Les retraités du privé qui perçoivent une complémentaire Agirc-Arrco sont particulièrement exposés, dans un contexte où la valeur du point n’a pas été revalorisée au 1er novembre 2025 faute d’accord entre syndicats et patronat. Pour une partie des 14 millions de retraités concernés, la mise à jour des prélèvements sociaux n’intervient qu’en mars, avec un rattrapage des mois de janvier et février : sur une retraite complémentaire de 1 500 € brut, la hausse de retenues représente environ 46 € brut en moins par mois, soit près de 150 € de moins sur le seul virement de mars. Tous les retraités ne subiront pas un tel choc, les plus modestes restant souvent au taux zéro ou au taux réduit. En toile de fond, des organisations syndicales annoncent déjà vouloir saisir la justice « pour contraindre le patronat à revaloriser les pensions versées par l’Agirc-Arrco », selon MoneyVox.
Pour savoir si vous faites partie de ceux qui paieront plus de CSG 2026, la première étape consiste à prendre votre avis d’impôt 2025 et à repérer la ligne « revenu fiscal de référence » ainsi que votre nombre de parts fiscales. Il suffit ensuite de comparer ce RFR 2024 aux seuils 2026 correspondant à votre situation familiale pour identifier la tranche (taux zéro, taux réduit, taux médian ou taux normal) dans laquelle vous tombez. Un coup d’œil à vos attestations de paiement 2025 et 2026 permet alors de vérifier si le taux appliqué a effectivement changé, et si le lissage devait jouer ou non.
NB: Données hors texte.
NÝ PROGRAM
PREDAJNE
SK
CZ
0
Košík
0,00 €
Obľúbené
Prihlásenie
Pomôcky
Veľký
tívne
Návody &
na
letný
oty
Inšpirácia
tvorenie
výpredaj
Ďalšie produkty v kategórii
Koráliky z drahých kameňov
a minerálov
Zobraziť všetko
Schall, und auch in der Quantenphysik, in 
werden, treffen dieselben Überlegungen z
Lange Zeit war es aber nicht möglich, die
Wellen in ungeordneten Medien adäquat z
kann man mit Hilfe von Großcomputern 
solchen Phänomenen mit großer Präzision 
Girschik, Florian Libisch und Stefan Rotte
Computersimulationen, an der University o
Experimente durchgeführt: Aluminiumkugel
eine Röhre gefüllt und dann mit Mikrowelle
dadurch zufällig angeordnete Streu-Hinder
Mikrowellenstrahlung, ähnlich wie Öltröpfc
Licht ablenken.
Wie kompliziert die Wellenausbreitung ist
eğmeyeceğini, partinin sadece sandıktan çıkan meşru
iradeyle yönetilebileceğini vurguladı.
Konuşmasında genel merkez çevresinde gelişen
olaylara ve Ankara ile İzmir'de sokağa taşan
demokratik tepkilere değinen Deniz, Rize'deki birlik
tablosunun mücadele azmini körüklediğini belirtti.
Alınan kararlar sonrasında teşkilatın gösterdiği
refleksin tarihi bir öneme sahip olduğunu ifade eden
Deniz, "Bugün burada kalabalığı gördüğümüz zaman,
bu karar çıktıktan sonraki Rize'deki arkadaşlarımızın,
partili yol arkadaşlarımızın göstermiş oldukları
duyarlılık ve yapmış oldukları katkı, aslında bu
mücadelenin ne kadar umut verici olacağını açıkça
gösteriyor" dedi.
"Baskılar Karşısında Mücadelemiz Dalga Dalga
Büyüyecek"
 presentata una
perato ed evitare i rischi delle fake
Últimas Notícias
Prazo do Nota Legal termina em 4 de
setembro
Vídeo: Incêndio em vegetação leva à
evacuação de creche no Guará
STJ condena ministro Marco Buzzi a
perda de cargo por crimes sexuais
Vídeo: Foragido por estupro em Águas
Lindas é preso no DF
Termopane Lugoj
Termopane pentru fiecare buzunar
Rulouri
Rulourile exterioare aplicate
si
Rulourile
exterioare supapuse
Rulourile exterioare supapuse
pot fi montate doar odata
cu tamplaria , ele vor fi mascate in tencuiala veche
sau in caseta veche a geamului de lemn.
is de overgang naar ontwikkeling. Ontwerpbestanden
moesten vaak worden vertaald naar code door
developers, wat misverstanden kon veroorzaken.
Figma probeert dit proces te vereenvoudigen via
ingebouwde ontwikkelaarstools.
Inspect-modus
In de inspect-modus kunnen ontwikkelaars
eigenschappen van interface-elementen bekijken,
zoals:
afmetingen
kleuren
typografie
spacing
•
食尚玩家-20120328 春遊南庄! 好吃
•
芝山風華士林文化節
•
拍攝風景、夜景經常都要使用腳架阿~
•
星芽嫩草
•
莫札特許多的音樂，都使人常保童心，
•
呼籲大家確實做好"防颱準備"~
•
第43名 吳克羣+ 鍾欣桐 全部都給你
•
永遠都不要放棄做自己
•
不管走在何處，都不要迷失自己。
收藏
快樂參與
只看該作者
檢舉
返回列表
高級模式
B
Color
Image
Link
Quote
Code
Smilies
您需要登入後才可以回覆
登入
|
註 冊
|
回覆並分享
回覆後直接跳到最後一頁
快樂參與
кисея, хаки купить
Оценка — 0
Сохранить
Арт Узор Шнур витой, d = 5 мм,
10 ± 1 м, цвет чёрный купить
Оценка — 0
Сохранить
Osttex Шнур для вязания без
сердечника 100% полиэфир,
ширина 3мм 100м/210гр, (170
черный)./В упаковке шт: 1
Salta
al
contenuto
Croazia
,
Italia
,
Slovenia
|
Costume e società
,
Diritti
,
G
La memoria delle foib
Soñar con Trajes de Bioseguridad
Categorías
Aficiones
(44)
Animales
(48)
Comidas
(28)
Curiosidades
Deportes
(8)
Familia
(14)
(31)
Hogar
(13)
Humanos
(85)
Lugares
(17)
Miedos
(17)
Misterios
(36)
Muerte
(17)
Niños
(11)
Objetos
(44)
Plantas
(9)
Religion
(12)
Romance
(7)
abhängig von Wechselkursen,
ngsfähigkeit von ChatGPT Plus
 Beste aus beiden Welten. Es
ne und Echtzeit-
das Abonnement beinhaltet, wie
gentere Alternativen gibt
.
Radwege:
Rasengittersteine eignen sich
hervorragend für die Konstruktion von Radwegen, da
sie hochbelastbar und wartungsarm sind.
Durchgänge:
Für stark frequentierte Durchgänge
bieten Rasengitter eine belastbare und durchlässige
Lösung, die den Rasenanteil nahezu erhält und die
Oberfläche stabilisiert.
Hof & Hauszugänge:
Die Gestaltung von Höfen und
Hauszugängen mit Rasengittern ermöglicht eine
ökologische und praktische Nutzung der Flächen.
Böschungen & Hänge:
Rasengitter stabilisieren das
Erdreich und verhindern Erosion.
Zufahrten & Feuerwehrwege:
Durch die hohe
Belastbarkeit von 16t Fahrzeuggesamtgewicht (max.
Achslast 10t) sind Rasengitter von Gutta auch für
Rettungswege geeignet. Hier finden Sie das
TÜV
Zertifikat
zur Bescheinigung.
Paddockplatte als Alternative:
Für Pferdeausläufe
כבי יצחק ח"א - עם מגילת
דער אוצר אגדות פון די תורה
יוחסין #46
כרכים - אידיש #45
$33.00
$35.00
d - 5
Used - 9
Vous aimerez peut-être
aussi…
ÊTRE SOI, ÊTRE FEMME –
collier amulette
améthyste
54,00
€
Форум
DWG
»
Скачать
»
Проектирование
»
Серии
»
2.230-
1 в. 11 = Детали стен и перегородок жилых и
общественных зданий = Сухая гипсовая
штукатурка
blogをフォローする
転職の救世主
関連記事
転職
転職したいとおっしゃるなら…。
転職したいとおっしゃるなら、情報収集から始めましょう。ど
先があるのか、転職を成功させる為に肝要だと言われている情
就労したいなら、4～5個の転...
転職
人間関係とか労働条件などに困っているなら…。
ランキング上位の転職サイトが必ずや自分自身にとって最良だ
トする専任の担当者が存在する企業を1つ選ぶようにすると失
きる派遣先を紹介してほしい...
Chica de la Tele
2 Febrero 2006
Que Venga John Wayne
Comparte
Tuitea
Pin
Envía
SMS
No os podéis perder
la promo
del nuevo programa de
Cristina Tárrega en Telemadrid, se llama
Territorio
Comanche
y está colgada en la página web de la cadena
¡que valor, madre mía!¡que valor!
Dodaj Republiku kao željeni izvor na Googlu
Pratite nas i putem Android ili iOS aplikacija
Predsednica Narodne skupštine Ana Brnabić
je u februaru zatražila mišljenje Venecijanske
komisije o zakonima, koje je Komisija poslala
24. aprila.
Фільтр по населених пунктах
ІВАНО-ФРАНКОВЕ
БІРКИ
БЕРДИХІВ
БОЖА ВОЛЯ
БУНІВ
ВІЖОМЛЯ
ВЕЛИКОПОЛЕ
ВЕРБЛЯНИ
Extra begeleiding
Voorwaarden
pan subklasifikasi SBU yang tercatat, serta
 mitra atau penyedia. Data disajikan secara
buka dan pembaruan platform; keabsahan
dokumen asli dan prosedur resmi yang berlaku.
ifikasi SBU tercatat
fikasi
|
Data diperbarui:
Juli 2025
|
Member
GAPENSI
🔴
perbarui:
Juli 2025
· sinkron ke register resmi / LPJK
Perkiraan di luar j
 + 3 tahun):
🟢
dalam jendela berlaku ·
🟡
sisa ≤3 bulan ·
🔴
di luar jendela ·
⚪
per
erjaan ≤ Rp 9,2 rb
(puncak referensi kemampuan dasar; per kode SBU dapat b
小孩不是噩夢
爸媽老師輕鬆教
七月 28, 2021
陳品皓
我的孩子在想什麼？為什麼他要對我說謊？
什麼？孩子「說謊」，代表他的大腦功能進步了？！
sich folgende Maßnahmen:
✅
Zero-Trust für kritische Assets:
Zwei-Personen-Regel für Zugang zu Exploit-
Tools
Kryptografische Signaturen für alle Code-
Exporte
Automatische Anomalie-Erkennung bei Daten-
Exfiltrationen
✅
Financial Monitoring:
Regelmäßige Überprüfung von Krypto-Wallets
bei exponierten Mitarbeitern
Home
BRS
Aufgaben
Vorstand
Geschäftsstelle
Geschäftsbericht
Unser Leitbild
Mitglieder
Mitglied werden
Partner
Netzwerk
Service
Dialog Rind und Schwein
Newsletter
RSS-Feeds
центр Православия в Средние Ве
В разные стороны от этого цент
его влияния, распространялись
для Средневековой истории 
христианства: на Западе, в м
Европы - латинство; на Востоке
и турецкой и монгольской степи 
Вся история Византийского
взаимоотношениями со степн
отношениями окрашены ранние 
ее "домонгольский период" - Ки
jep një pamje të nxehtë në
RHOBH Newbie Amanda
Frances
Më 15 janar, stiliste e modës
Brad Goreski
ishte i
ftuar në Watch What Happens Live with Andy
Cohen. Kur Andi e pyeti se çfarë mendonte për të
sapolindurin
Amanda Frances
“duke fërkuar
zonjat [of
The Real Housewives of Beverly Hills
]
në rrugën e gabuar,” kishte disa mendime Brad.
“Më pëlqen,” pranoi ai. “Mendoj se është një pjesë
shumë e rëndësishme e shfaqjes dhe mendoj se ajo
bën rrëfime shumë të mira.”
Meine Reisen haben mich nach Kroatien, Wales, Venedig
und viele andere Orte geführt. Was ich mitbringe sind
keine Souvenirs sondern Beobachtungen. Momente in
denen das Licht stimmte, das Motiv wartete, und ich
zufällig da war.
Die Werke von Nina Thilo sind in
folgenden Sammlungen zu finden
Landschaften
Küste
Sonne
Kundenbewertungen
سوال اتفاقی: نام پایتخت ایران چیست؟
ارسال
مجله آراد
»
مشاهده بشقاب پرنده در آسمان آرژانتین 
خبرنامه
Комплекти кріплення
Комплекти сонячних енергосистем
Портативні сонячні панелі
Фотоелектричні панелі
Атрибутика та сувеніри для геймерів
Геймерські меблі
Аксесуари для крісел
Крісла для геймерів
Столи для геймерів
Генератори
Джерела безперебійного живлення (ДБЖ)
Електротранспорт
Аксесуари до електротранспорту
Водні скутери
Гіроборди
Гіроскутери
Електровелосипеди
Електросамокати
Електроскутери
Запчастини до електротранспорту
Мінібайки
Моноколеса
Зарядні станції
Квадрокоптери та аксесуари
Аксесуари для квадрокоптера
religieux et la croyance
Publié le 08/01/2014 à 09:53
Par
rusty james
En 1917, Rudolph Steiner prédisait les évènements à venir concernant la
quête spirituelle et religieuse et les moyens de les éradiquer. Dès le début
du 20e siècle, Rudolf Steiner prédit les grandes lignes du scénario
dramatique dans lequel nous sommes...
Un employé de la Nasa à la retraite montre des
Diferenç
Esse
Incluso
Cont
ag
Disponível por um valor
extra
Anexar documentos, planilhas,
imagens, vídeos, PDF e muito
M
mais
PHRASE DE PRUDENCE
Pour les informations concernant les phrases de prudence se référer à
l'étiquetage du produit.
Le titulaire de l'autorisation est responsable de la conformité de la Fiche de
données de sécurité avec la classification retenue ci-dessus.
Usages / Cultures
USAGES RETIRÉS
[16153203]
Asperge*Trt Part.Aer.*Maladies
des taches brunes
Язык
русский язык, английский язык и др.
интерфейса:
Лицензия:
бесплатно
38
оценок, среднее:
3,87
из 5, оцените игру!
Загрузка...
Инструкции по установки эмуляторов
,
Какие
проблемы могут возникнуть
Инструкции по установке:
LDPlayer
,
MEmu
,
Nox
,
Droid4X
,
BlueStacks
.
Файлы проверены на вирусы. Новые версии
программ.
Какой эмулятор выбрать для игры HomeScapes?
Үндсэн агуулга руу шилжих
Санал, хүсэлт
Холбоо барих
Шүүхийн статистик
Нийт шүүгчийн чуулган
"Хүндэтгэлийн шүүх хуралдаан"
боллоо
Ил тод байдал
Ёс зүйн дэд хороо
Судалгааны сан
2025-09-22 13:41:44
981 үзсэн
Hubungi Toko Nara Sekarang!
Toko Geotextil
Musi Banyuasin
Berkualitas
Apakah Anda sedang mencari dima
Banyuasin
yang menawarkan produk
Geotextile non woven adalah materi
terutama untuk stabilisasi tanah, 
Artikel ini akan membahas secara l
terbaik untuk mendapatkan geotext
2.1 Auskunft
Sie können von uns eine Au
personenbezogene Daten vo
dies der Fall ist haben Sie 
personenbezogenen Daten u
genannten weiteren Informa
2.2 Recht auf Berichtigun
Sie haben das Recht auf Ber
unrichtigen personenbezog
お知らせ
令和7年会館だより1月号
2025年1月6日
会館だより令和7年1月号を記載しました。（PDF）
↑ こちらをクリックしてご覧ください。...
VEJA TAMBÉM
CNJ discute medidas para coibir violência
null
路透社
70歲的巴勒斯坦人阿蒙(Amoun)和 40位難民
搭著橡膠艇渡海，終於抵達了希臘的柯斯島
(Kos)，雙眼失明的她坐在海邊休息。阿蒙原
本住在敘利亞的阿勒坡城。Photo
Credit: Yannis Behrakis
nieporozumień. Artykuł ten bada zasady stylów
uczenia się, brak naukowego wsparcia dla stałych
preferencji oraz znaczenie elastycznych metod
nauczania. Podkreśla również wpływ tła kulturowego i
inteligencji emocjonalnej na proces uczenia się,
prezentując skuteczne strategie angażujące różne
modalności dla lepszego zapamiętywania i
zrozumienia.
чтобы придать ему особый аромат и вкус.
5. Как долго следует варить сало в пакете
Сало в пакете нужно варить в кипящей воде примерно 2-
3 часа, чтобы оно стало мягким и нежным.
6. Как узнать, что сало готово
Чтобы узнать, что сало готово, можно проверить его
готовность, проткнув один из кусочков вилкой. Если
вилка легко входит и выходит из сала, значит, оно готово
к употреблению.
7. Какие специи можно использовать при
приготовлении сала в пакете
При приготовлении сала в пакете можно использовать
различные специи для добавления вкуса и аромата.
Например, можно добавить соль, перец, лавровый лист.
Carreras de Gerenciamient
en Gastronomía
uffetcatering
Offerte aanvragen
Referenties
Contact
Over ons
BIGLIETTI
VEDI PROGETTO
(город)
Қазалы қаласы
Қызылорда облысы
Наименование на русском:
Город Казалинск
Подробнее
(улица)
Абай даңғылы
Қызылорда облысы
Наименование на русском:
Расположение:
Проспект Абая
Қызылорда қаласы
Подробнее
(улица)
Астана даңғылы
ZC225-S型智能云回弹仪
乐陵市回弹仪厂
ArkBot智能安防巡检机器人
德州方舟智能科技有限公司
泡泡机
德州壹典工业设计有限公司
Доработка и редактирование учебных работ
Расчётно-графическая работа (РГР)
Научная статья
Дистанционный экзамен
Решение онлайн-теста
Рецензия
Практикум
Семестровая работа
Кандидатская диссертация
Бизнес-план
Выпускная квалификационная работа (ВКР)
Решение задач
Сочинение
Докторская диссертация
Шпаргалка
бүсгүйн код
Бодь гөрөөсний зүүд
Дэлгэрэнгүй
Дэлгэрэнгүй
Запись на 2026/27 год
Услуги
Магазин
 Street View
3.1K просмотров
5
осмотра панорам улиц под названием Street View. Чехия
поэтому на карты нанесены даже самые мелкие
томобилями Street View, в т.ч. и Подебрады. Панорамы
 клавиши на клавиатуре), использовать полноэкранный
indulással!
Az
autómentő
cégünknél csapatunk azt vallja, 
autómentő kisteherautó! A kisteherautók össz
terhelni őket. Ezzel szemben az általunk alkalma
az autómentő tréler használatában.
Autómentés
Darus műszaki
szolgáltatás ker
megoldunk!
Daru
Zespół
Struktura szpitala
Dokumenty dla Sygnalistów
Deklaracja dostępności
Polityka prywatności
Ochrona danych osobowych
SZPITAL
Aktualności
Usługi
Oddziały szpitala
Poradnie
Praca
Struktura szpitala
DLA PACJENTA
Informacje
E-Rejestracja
Si le droit décrit par le barème n’est pas respecté, la CFDT Retraités indique qu’il est possible d’écrire à sa caisse de retraite en joignant ses deux derniers avis d’imposition et en s’appuyant sur la lettre ministérielle mentionnée par le syndicat.
Sources
En bref
- En 2026, la CSG des retraités est recalculée à partir du revenu fiscal de référence 2024, fortement gonflé par la hausse de 5,3 % des pensions en 2024.
- Comme les seuils CSG 2026 n’augmentent que de 1,8 %, de nombreux foyers basculent dans une tranche supérieure, avec une baisse parfois brutale du montant net, surtout sur les retraites complémentaires Agirc-Arrco.
- En comparant votre RFR, vos parts fiscales et votre taux de CSG 2025, vous pouvez situer en quelques minutes si la hausse 2026 vous concerne vraiment et si le lissage aurait dû s’appliquer.